- Não me importa se ele é perigoso ou o que ele pensa. Ele estuprou menininhas e matou idosos a coronhadas. Ele é um covarde!

Bateu forte com a mão na mesa de nossa cozinha. O chá que já estava gelado em cima da mesa respingou da xícara. Mas eu não parava de observar era sua veia nervosa, saltada em sua testa.

- Vá prendê-lo. - o policial obeso que estava ali de 'visita-surpresa' não ajudaria correndo risco de vida. - Apenas recebi uma dica: o viciado estará na Norton hoje.

Aí já era demais. Provocar acho que é normal, mas mandá-lo ao esconderijo é puro homicídio! O encarei sério.

- O filho da puta tem um quarto na Norton. - seu rosto quase colado no meu. Eu apenas o encarava preocupado; ele fechou os olhos, vazio. Eu não podia impedí-lo de ir atrás do homem, mas ao menos iria junto.

Ele estacionou o carro na frente do hotel Norton. Eram umas onze da noite quando começamos a vigiar a entrada do tal. Perto do meio dia ele me acordou com um empurrão forte. Eu ainda estava meio adormecido, mas ele.. ele estava atento como um policial de verdade. Eu o admirava tanto que me sentia envergonhado nesses momentos. Ele gritou para eu tomar cuidado.

Abri a porta ao meu lado, ele se jogou por cima de mim. O senti me protegendo. Ele viu o tiro chegando, salvou minha vida. O tiroteio seguiu enquanto eu estava caído na calçada ao lado da porta do carro. Eu não fiz nada.

Lembro de ficar intacto com a arma na mão trêmula feito mulherzinha. Esse era eu: gelo. Só pensava nele.

Chamei seu nome três vezes. Ele mudo no meio do silêncio repentino. Acendeu um cigarro. Havia acabado. No fim ele estava inteiro e quase o abracei desesperado. Ele me odiaria se eu fizesse isso.

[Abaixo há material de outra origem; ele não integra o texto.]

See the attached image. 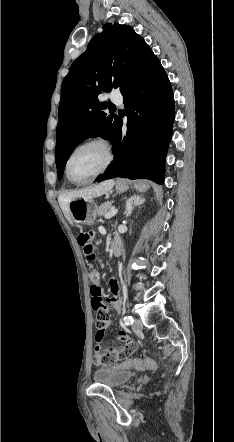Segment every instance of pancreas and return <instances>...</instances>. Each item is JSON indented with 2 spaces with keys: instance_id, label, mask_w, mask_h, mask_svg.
Here are the masks:
<instances>
[{
  "instance_id": "1",
  "label": "pancreas",
  "mask_w": 234,
  "mask_h": 442,
  "mask_svg": "<svg viewBox=\"0 0 234 442\" xmlns=\"http://www.w3.org/2000/svg\"><path fill=\"white\" fill-rule=\"evenodd\" d=\"M112 208H113L112 202H109V201L108 202H104L97 209V215L98 216H103L106 213H108Z\"/></svg>"
}]
</instances>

- Isso é tudo. - eu disse ao militar que veio registrar os corpos.

- Obrigado pela ocorrência.

- Acho que meu parceiro conhecia aquele cara morto.

- Ele.. o prendeu uma vez. - Blanchard estava parado ao lado do ruivo sem vida. - Eram bem conhecidos, pelo o que sei. - encarei seus olhos de longe. Ele levantou a cabeça nervoso e me encarou ao mesmo tempo. Me pareceu uma eternidade aquele olhar sincero. O levei até em casa em seguida.

'Sua garota' estava lá. Apenas me joguei contra a parede do lado de fora da casa. Os observei.

- O que houve? - ela perguntou.

- Não quero falar sobre isso. - ele sempre foi muito áspero com ela, eu não a invejava mais; agora tinha pena dela.

- Eu conheço você.

Ele não queria mais entrar na casa, veio em minha direção calado. Os olhos chorosos, o nariz empinado.

- Você nunca me conheceu.

Ele saiu andando rua adentro.

- Ele conhecia um dos caras falecidos hoje.. - observei seu corpo sumir ao virar uma esquina. Sua garota me perguntou alguma coisa, mas eu não ouvi nada. O grito de 'cuidado' vindo da voz máscula era o que se repetia em minha cabeça.

- Quem era o cara? - dessa vez eu ouvi a mulher ao meu lado.

- Sei que era um velho caso dele. - sua boca entreabriu.

- Ele não fala disso...

Ela entrou na casa.

[flashback]

- Estou com medo.

- Vou cuidar disso. - falei enquanto o abraçava.

Era raro vê-lo tendo crises de choro, mas as crises sempre vinham. Era engraçado eu ser o gelo nessas horas. Protegendo o fogo.

[/flashback]

O esperei em casa. Por mais que sua mulher me irritasse, eu iria esperá-lo; sabia que ele precisava de um tempo na rua.

[flashback]

Minha mão deslizou em suas costas nuas. A marca de uma assinatura se encontrava ali. Aquele caso antigo havia o marcado de novo. Ele parecia não ligar. Continuava beijando meu rosto, me masturbando. Havia um nome marcado a canivete em suas costas e ele me tocava. Senti uma pontada em minhas costas. Eu queria matar aquele que fazia isso com ele. Mil coisas passaram em minha cabeça. E eu não entendia o levava uma pessoa a se alimentar dos outros. De se ver no direito de marcar quem bem entender.

- Você é especial, Dwight. - suspirou molhado em minha orelha quente.

Gozei.

[/flashback]

Eu nunca disse uma palavra sobre esse acontecido. Eu nunca perguntei. Um policial me passou a ficha do tal falecido caso Dewitt. Cafetão pequeno com uma ficha enorme. Nunca disse nada durante todo o julgamento.

Talvez você esteja obcecado e errado.